## TASK INSTRUCTIONS
Only those lines in the data below from the line containing "Переходник HDMI мама" through the line containing "Лампы светодиодные (69, 887)", both included, should be restated word for word.

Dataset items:
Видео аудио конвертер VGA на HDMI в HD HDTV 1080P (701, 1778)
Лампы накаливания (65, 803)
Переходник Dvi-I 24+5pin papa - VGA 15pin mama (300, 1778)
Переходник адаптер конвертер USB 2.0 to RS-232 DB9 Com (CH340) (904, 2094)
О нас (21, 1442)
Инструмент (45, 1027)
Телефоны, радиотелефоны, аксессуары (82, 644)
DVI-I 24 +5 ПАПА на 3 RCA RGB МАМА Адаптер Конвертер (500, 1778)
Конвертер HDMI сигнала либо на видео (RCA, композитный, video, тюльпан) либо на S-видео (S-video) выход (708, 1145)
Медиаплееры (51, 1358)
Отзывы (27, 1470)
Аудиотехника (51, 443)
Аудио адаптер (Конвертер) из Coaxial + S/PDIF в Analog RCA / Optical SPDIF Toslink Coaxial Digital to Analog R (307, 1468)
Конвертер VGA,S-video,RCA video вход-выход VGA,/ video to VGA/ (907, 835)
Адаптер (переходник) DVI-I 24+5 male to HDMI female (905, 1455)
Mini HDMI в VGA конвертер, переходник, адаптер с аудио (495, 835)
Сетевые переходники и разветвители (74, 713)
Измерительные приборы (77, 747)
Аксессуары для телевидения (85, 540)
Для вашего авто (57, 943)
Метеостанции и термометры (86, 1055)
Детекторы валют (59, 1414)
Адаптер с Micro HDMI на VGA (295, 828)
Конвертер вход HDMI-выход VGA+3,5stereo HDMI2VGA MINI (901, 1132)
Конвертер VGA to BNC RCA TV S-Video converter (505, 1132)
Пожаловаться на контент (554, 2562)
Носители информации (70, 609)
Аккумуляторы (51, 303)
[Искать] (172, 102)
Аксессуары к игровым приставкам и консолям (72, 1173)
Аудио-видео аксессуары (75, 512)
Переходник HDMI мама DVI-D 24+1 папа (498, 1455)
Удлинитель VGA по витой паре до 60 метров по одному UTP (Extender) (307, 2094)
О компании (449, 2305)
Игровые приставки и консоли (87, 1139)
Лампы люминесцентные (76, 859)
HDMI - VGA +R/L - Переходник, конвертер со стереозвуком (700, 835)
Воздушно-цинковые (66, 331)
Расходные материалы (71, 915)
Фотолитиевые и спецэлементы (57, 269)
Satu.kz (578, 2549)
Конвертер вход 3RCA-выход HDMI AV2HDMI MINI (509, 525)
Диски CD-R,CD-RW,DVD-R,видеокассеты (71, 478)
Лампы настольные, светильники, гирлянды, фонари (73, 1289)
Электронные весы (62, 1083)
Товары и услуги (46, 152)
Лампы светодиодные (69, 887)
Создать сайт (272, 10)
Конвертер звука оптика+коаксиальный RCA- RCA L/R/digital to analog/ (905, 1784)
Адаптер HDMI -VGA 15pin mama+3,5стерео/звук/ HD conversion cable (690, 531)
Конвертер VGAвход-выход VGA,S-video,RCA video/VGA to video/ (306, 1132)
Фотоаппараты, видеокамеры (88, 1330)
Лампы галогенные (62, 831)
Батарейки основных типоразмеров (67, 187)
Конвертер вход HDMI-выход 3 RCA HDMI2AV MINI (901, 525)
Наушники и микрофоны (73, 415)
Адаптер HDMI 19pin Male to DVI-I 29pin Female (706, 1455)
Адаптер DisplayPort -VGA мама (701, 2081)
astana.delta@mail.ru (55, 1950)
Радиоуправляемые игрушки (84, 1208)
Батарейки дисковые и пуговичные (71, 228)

## WRITTEN ANSWER
Переходник HDMI мама DVI-D 24+1 папа (498, 1455)
Удлинитель VGA по витой паре до 60 метров по одному UTP (Extender) (307, 2094)
О компании (449, 2305)
Игровые приставки и консоли (87, 1139)
Лампы люминесцентные (76, 859)
HDMI - VGA +R/L - Переходник, конвертер со стереозвуком (700, 835)
Воздушно-цинковые (66, 331)
Расходные материалы (71, 915)
Фотолитиевые и спецэлементы (57, 269)
Satu.kz (578, 2549)
Конвертер вход 3RCA-выход HDMI AV2HDMI MINI (509, 525)
Диски CD-R,CD-RW,DVD-R,видеокассеты (71, 478)
Лампы настольные, светильники, гирлянды, фонари (73, 1289)
Электронные весы (62, 1083)
Товары и услуги (46, 152)
Лампы светодиодные (69, 887)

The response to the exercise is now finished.